▶ [Your instructions]: The entries below contain a stretch that opens with the line containing "Mais um ano" and closes with the line containing "o Senhor e esperar"; set down that stretch exactly, both ends included, and nothing else.
++++ Record set ++++
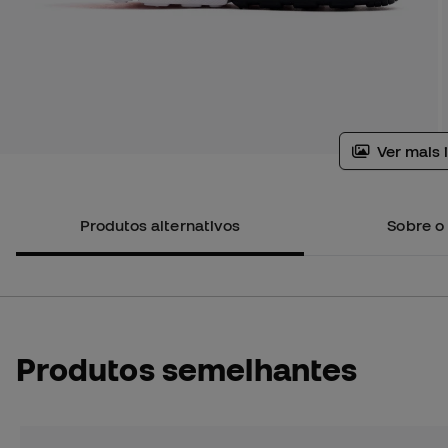
Ver mais 
Produtos alternativos
Sobre o
Produtos semelhantes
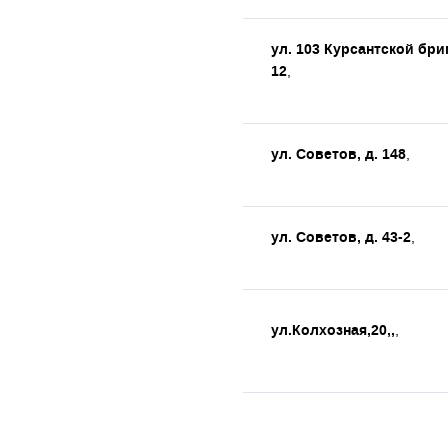
ул. 103 Курсантской бри
12
,
ул. Советов, д. 148
,
ул. Советов, д. 43-2
,
ул.Колхозная,20,,
,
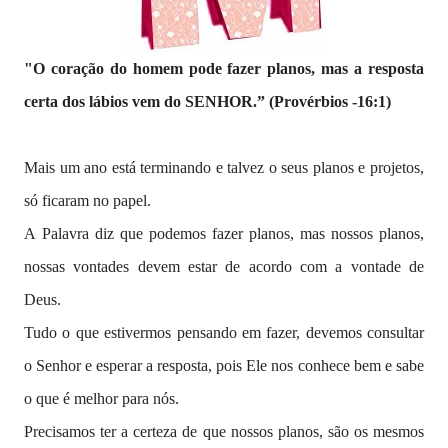
"O coração do homem pode fazer planos, mas a resposta
certa dos lábios vem do SENHOR.” (Provérbios -16:1)
Mais um ano está terminando e talvez o seus planos e projetos,
só ficaram no papel.
A
Palavra diz que podemos fazer planos, mas nossos planos,
nossas vontades devem estar de acordo com a vontade de
Deus.
Tudo o que estivermos pensando em fazer, devemos consultar
o Senhor e esperar a resposta, pois Ele nos conhece bem e sabe
o que é melhor para nós.
Precisamos ter a certeza de que nossos planos, são os mesmos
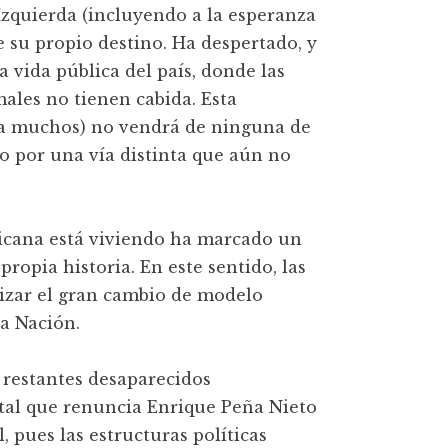
 Izquierda (incluyendo a la esperanza
e su propio destino. Ha despertado, y
vida pública del país, donde las
males no tienen cabida. Esta
a muchos) no vendrá de ninguna de
no por una vía distinta que aún no
icana está viviendo ha marcado un
ropia historia. En este sentido, las
lizar el gran cambio de modelo
ra Nación.
s restantes desaparecidos
tal que renuncia Enrique Peña Nieto
, pues las estructuras políticas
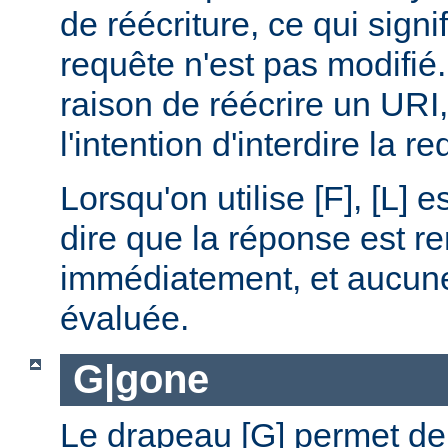
de réécriture, ce qui signi
requête n'est pas modifié.
raison de réécrire un URI
l'intention d'interdire la r
Lorsqu'on utilise [F], [L] es
dire que la réponse est r
immédiatement, et aucune 
évaluée.
G|gone
Le drapeau [G] permet de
++++
▶ [Answer to the exercise]:
Mais um ano está terminando e talvez o seus planos e projetos,
só ficaram no papel.
A
Palavra diz que podemos fazer planos, mas nossos planos,
nossas vontades devem estar de acordo com a vontade de
Deus.
Tudo o que estivermos pensando em fazer, devemos consultar
o Senhor e esperar a resposta, pois Ele nos conhece bem e sabe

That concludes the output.